Would-be homebuyers are still allowed to write personal letters to home sellers in Oregon. That’s after a federal judge granted a preliminary injunction against a law that bans them.

In 2021, Oregon became the first state in the nation to ban homebuyers from writing so-called “love letters” to sellers as a way of improving their chances of being selected to buy a house. HB 2550 prohibited letters, photographs, and any written communication outside “customary documents.”

Supporters of the law say that personal letters fuel housing discrimination because they can reveal a buyer’s race, religion, sexual orientation, or other protected class. But U.S. District Court Judge Marco A. Hernández concluded that the law “likely violates” a real estate agent’s First Amendment rights.

During the initial hearing, real estate agent Cheri Smith suggested HB 2550 would lead to angry and dissatisfied clients. The love letter practice, she said, allowed her clients to compete with higher offers, including those submitted by investors.

Smith also expressed concern that the law would lead to clients accusing her of not fulfilling her ethical and fiduciary duty to “disclose material facts known by the seller’s agent.”

In his opinion, Hernández recognized that evidence had been submitted showing love letters likely do enable discrimination and that sellers are influenced by those letters in determining which offer to select.

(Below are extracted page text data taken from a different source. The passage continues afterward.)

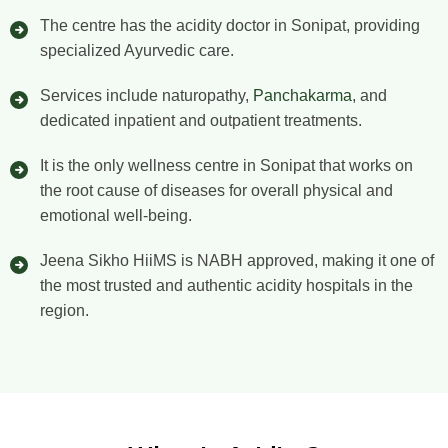
The centre has the acidity doctor in Sonipat, providing
specialized Ayurvedic care.
Services include naturopathy,
Panchakarma
, and
dedicated inpatient and outpatient treatments.
It is the only wellness centre in Sonipat that works on
the root cause of diseases for overall physical and
emotional well-being.
Jeena Sikho HiiMS is NABH approved, making it one of
the most trusted and authentic acidity hospitals in the
region.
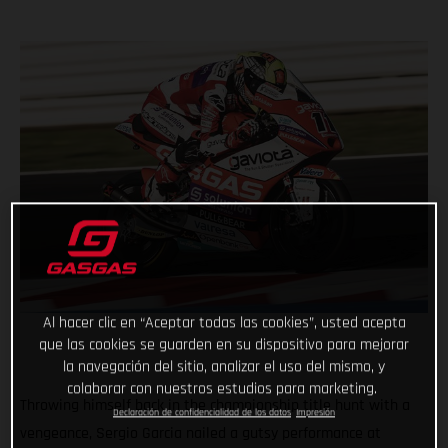
Al hacer clic en “Aceptar todas las cookies”, usted acepta
que las cookies se guarden en su dispositivo para mejorar
la navegación del sitio, analizar el uso del mismo, y
colaborar con nuestros estudios para marketing.
Throwing himself back in the championship title hunt with a
Declaración de confidencialidad de los datos
Impresión
vengeance, Sergio Garcia nailed a gutsy performance at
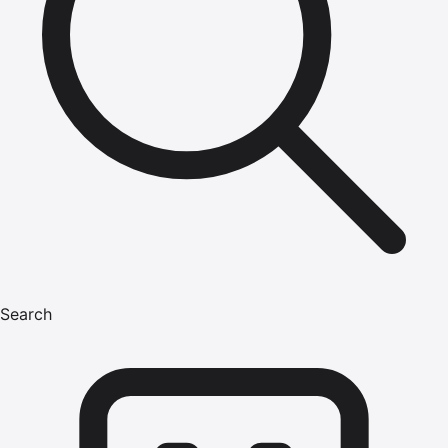
Search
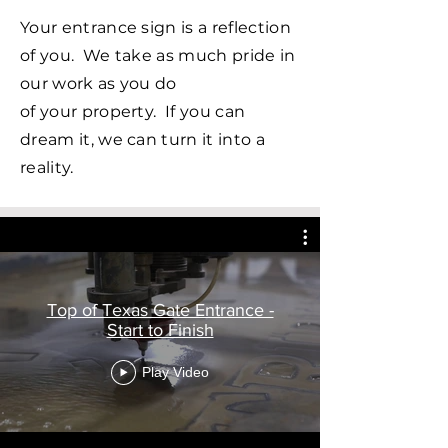
Your entrance sign is a reflection
of you. We take as much pride in
our work as you do
of
your
property. If you can
dream it, we can turn it into a
reality.
Top of Texas Gate Entrance -
Start to Finish
Play Video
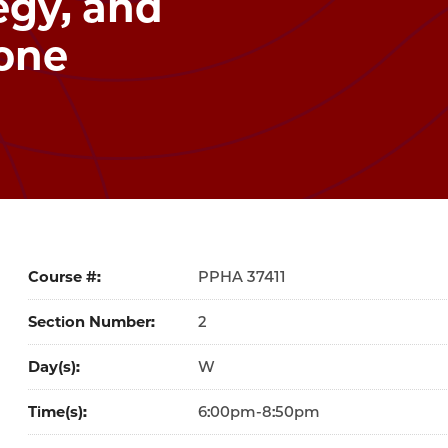
egy, and
one
Course #
37411
Section Number
2
Day(s)
W
Time(s)
6:00pm-8:50pm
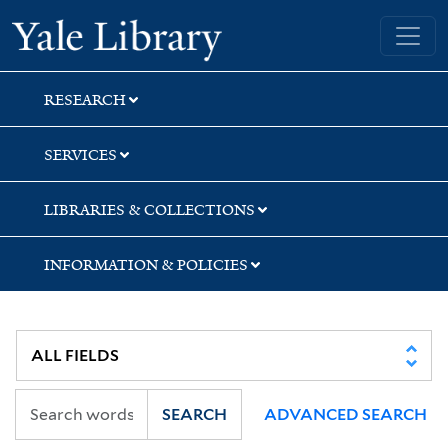
Skip
Skip
Skip
Yale University Library
to
to
to
search
main
first
content
result
RESEARCH
SERVICES
LIBRARIES & COLLECTIONS
INFORMATION & POLICIES
SEARCH
ADVANCED SEARCH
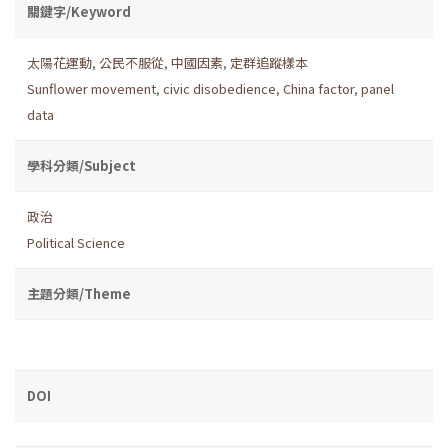
關鍵字/Keyword
太陽花運動
,
公民不服從
,
中國因素
,
定群追蹤樣本
Sunflower movement
,
civic disobedience
,
China factor
,
panel
data
學科分類/Subject
政治
Political Science
主題分類/Theme
DOI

Hernández noted the “laudable goal” of the law, as evidence shows that “housing discrimination is an enduring societal problem.” However, he said the law was too broad, as it banned significant speech beyond references to a buyer’s personal characteristics.

Hernández further expressed the opinion that an alternative suggested by the plaintiff, one that required real estate agents to redact personal information, would be “a more precise tool to address the government’s interests.” The injunction will remain in effect until Hernández makes his final decision after discovery.

The suit against HB 2550 was filed by the Pacific Legal Foundation, on behalf of a Bend, Oregon-based real estate firm.